:: Problem statement ::
Skip the pictures. Transcribe exactly the lines from the line containing "Album (1128, 253)" to the end of the listing.
---------- Given records ----------
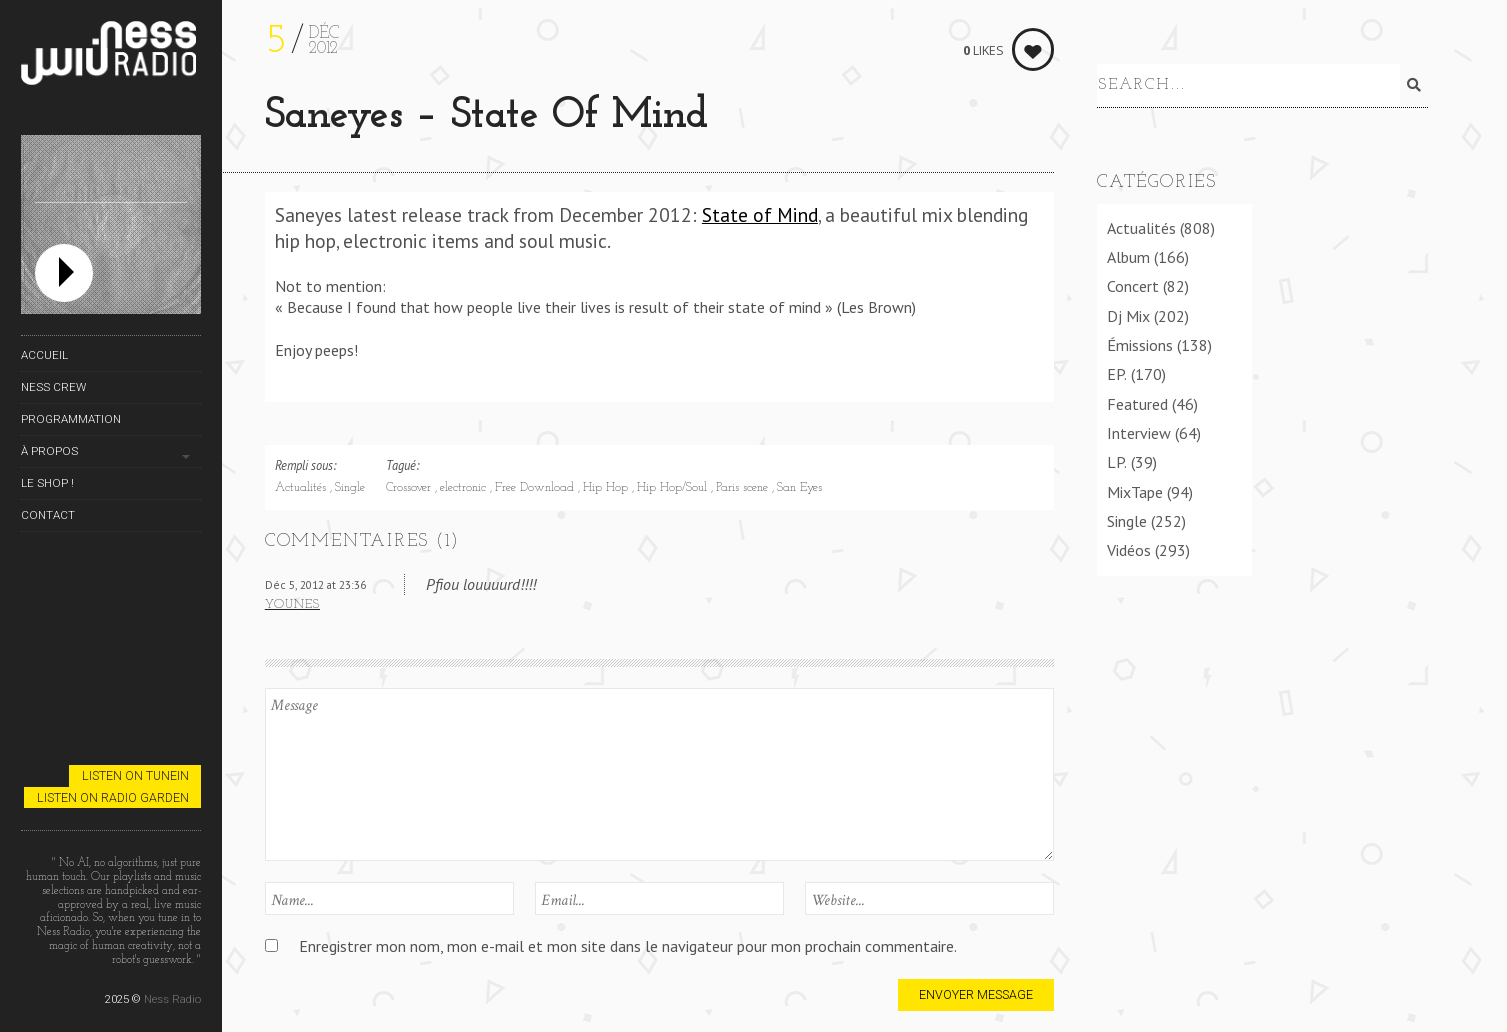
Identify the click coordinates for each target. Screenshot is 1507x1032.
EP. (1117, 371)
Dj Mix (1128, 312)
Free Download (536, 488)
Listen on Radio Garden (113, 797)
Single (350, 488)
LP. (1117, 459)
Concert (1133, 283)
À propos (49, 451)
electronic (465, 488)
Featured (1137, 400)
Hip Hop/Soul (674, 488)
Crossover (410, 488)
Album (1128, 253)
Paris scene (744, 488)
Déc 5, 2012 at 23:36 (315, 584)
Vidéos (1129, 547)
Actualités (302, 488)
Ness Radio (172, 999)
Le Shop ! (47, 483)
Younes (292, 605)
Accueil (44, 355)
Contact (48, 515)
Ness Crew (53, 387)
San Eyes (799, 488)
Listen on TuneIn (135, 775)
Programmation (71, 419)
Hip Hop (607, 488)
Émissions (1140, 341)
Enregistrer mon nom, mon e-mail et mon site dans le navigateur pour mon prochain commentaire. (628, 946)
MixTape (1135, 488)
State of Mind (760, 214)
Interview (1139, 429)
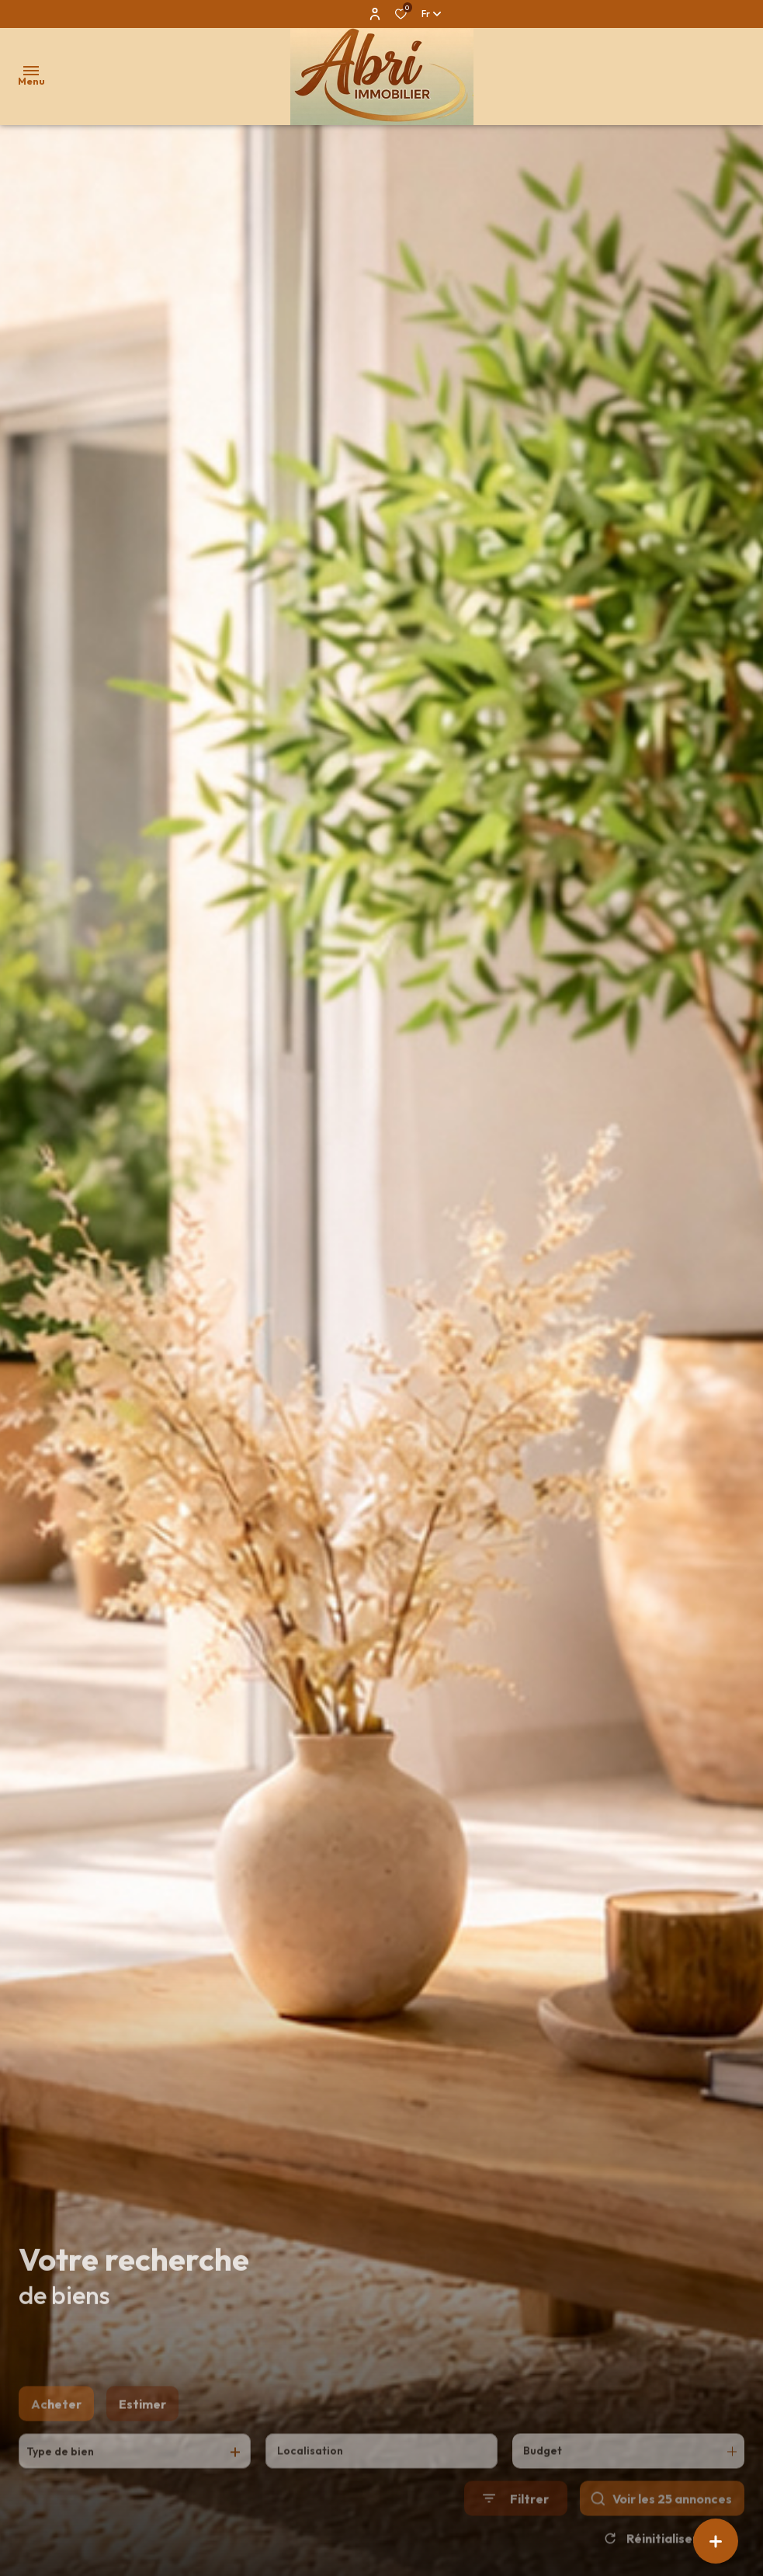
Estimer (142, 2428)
----------
:: Answer to the problem ::
Album (1128, 253)
Paris scene (744, 488)
Déc 5, 2012 at 23:36 (315, 584)
Vidéos (1129, 547)
Actualités (302, 488)
Ness Radio (172, 999)
Le Shop ! (47, 483)
Younes (292, 605)
Accueil (44, 355)
Contact (48, 515)
Ness Crew (53, 387)
San Eyes (799, 488)
Listen on TuneIn (135, 775)
Programmation (71, 419)
Hip Hop (607, 488)
Émissions (1140, 341)
Enregistrer mon nom, mon e-mail et mon site dans le navigateur pour mon prochain commentaire. (628, 946)
MixTape (1135, 488)
State of Mind (760, 214)
Interview (1139, 429)
Estimer (142, 2428)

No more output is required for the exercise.